Heideldruck druckt weiter rot – Prognose bestätigt
Der weltgrößte Druckmaschinenhersteller hat die vorläufigen Zahlen bestätigt und außerdem noch einmal die mittelfristigen Ziele bekräftigt. Optimistisch stimmt vor allem der erfolgreiche Auftritt auf der Branchenleitmesse drupa.
Die Heidelberger Druckmaschinen AG (Heideldruck) hat dank der positiv verlaufenen Branchenmesse drupa im Mai 2012 den stärksten Auftakt in ein Geschäftsjahr seit vier Jahren verzeichnet (hier zur Pressemitteilung). Zudem bekräftigte der Vorstand noch einmal die Prognosen.
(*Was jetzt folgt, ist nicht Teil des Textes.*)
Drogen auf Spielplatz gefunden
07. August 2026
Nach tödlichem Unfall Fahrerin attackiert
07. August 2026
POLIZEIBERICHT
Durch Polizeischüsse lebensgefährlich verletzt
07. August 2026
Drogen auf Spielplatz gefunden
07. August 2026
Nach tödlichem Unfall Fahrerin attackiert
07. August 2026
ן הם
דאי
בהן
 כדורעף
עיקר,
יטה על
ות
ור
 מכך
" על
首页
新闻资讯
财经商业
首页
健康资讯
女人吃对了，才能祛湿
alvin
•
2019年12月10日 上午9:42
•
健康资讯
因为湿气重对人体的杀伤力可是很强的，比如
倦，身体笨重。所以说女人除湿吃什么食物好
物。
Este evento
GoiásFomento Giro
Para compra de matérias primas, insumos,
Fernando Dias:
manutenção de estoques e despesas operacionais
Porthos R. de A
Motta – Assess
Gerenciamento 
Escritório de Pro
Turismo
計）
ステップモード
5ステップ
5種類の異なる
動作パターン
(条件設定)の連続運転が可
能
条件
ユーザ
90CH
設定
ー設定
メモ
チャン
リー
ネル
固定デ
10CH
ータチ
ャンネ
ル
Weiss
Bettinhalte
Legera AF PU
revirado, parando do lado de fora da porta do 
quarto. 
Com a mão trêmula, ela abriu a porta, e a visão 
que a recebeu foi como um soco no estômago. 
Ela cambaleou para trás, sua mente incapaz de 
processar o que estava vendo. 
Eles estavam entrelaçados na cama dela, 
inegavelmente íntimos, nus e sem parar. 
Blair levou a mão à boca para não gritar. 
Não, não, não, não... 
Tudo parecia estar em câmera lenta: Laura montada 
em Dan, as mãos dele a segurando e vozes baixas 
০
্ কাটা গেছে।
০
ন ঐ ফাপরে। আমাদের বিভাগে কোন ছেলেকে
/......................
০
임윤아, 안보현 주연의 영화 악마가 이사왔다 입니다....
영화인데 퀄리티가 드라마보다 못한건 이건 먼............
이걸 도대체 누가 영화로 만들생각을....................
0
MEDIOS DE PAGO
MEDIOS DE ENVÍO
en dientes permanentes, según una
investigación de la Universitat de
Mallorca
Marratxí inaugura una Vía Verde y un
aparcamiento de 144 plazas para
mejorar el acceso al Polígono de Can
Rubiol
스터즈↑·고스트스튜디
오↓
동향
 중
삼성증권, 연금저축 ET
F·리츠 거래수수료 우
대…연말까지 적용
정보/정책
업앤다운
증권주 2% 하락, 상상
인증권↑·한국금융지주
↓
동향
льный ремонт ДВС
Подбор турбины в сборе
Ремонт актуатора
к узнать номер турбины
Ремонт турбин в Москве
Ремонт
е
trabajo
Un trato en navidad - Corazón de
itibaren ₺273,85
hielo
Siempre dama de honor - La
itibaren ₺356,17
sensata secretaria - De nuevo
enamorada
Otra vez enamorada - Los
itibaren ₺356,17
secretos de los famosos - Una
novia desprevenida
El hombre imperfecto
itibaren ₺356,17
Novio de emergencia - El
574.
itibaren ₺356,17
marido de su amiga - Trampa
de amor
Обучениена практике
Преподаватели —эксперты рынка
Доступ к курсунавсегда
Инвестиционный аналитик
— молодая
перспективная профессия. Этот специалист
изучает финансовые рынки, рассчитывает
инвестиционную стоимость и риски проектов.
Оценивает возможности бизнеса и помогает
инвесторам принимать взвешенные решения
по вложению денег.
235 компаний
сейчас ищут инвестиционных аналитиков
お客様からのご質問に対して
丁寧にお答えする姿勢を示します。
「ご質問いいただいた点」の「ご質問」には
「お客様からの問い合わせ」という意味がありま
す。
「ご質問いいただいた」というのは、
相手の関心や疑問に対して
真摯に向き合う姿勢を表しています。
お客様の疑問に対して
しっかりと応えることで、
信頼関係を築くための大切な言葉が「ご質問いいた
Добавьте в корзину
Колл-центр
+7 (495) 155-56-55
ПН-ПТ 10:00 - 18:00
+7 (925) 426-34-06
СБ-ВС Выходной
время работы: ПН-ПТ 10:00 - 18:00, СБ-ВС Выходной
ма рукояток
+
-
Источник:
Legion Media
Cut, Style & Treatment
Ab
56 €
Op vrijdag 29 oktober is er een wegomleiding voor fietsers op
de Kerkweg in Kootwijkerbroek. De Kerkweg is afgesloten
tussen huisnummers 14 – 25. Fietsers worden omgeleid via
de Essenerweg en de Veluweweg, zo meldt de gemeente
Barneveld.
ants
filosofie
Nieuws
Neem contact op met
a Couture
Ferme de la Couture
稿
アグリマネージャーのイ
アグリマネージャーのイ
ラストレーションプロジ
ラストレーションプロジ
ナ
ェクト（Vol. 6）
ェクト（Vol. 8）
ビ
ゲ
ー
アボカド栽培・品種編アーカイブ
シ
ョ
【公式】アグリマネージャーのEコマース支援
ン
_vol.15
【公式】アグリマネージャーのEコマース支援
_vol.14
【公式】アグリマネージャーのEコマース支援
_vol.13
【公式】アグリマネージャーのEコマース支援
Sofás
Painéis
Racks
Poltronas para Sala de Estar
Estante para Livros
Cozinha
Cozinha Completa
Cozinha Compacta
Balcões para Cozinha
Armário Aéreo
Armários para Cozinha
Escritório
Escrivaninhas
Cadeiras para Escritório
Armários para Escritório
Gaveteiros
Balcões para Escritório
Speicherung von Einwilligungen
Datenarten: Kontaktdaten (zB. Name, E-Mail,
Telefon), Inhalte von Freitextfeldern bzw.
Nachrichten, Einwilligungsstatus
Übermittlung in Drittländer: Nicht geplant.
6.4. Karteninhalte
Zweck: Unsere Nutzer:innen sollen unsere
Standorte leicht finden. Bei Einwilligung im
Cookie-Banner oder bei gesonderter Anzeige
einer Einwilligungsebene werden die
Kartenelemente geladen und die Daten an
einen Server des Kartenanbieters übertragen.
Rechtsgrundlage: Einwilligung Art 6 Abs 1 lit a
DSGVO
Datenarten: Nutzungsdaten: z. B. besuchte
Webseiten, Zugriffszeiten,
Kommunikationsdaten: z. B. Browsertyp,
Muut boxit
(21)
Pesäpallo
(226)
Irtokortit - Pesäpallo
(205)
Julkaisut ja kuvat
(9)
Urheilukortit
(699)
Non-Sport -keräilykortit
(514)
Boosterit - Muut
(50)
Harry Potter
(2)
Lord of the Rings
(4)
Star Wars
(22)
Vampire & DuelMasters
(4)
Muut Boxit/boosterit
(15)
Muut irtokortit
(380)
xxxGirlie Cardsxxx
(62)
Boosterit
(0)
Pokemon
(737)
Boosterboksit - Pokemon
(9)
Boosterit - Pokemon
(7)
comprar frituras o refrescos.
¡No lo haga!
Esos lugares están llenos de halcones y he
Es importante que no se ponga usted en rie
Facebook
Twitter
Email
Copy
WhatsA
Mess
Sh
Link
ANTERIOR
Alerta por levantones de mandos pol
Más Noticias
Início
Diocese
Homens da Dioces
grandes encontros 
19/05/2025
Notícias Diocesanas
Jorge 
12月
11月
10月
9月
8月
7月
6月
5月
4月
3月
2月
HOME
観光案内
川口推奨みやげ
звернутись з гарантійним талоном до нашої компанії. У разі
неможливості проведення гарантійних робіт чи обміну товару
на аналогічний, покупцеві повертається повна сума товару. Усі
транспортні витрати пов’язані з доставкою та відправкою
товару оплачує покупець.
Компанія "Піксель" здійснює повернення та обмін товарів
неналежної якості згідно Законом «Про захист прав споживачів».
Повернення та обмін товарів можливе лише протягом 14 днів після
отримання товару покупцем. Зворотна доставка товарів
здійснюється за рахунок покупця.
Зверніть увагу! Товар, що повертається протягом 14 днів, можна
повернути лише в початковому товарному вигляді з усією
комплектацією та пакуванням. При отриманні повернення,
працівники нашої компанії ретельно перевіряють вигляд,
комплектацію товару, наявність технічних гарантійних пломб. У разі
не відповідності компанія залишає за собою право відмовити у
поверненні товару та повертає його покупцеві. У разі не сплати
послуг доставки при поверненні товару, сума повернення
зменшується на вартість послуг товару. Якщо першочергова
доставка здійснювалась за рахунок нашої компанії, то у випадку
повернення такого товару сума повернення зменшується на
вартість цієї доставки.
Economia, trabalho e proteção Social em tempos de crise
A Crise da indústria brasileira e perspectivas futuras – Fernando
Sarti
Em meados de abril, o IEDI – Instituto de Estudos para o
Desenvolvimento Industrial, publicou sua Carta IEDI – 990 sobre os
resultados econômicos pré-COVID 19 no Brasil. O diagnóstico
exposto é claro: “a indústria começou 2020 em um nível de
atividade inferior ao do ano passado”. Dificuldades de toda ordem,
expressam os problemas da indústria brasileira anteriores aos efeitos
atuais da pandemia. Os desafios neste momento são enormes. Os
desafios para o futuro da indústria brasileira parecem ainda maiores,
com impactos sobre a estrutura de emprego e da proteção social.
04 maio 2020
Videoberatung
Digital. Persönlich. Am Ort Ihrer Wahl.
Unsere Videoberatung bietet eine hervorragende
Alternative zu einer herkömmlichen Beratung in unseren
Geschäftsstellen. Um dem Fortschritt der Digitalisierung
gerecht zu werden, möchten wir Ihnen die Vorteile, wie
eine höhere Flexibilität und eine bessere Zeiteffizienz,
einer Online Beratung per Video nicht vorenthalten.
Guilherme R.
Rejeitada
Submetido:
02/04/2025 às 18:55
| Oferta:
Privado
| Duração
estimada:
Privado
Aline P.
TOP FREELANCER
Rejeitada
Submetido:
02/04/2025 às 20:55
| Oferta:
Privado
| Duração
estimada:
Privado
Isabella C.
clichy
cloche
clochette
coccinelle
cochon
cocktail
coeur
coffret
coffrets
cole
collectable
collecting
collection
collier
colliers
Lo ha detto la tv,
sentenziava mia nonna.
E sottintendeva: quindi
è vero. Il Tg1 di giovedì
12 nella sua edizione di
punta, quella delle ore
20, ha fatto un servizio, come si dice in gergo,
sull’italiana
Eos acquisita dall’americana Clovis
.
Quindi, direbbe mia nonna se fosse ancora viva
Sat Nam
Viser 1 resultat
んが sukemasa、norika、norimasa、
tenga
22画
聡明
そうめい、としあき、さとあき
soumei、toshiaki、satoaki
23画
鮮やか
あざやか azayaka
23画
Deutlich positives Ergebnis im Blick
Im Geschäftsjahr 2012/13 (31.03.) wird weiterhin ein deutlich positives Ergebnis der betrieblichen Tätigkeit ohne Sondereinflüsse erwartet. Im Jahr darauf sollen wegen der Kostensenkungen durch das Effizienzprogramm FOCUS 2012 das Ergebnis auf 150 Millionen Euro hochgeschraubt sowie ein Jahresüberschuss erzielt werden. "Sobald die weiteren gesamtwirtschaftlichen Markt- und Konjunkturentwicklungen sowie auch das Nachmessegeschäft besser absehbar sind, wird die Prognose weiter konkretisiert", so das Unternehmen.
Finanzieller Spielraum
Sorgen bereitet allerdings ein Blick auf die Kapitalflussrechnung. Bei Heideldruck erhöhten sich durch einen negativen freien Cashflow in dreistelliger Millionenhöhe die Nettofinanzverschuldung auf 346 Millionen Euro. Laut Finanzvorstand Dirk Kaliebe verfüge das Unternehmen aber über einen stabilen Liquiditätsrahmen mit ausreichendem Spielraum.

Aktie für Trader
Die endgültigen Zahlen von Heideldruck bergen keine Überraschung. DER AKTIONÄR bleibt daher bei seiner Einschätzung, dass die Chancen auf eine Erholung der Aktie bei fifty-fifty stehen und nur sehr mutige Anleger die Aktie traden sollten. Ein Stopp bietet sich unterhalb der letzten Tiefs an.